Coal remains an appealing solution for countries that need to meet fast-rising demand for electricity, are seeking to minimise costs, and are not setting reductions in greenhouse gas emissions as the prime objective of energy policy.

For many emerging economies, the big concern about coal is not carbon dioxide but the nitrogen and sulphur oxides that cause local pollution.

Renewable energy is increasingly competitive against coal. “The costs of solar and wind power have now fallen to the point where in many parts of Asia they can compete against coal plants, without any need for additional subsidies,” says Richard Lancaster, chief executive of Hong Kong-based utility CLP Holdings, which also operates power plants in China, India and other Asian countries.

Despite the growth of renewables as a low-cost source of electricity, emerging economies are still investing in coal to ensure 24-hour supply and to support industrial development.

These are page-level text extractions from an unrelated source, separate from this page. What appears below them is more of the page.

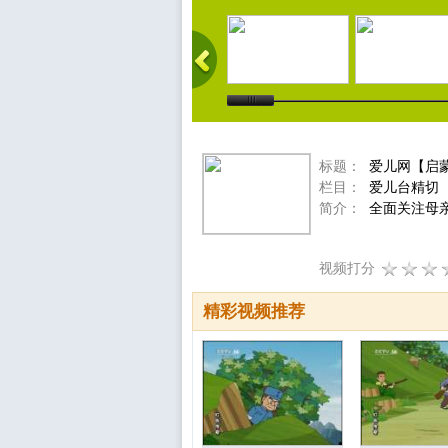
标题：
爱儿网【启蒙
栏目：
爱儿台精切
简介：
全面关注母
视频打分
精彩视频推荐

Vietnam, for example, plans to supply 10.7 per cent of its power demand from renewable sources excluding hydro power in 2030, up from 6.5 per cent in 2020. However, over the same period the country’s coal use is also expected to soar, as new plants are built to meet surging demand for electricity. The government plans to have 850 megawatts of solar capacity and 800MW of wind by 2020. However, there are about 15,000MW of coal-fired plants in development but not yet permitted, 8,750MW permitted, and 10,640MW under construction, according to CoalSwarm, an environmental research group.

Natural gas is a less carbon-intensive fossil fuel but it remains relatively expensive in Asia: cargoes of liquefied natural gas have been selling for almost $10 per million British Thermal Units, compared with a US benchmark price of just under $3 per mBTU. While there has been a shift from coal to gas for power generation in the US, the trend has gone the other way in south-east Asia. Unless gas prices fall very sharply it is hard to see that trend being reversed.

The result is that coal use globally is expected to rise slowly over the next few years, in spite of declines in the US and Europe. The International Energy Agency’s forecasts out to 2022, published at the end of last year, show projected declines in coal demand of 11m tonnes per year for China, 30m tonnes per year for European countries that are in the OECD, a club of mostly rich nations, and 37m tonnes per year for North America. Those declines are more than offset, however, by increases of 135m tonnes per year for India and 70m tonnes per year for the members of the Association of Southeast Asian Nations (Asean), which includes Vietnam.

That forecast for India could turn out to be too high, depending on whether the government decides whether to bail out financially-distressed coal plants. But even if the rate of growth in demand for coal in India slows further, the outlook for global coal demand over the next few years is likely to be roughly flat. The shift in global coal-fired generation of electricity from the US and Europe to more modern power stations in Asia could mean that greenhouse gas emissions from coal still fall. Many of the new plants in Asia use “high efficiency low emissions” (HELE) technologies, which can achieve significant reductions compared with the older plants in developed countries. Benjamin Sporton of the World Coal Association, which represents international producers, points out that some Asian countries are using the adoption of HELE plants as part of their strategy for meeting pledges to curb emissions under the Paris climate agreement.

The Age of Coal may be entering its twilight years. But coal, as a contributor to global energy supplies, is some way from a museum piece just yet.


Ed Crooks

Ed Crooks is the US Industry and Energy Editor at the Financial Times.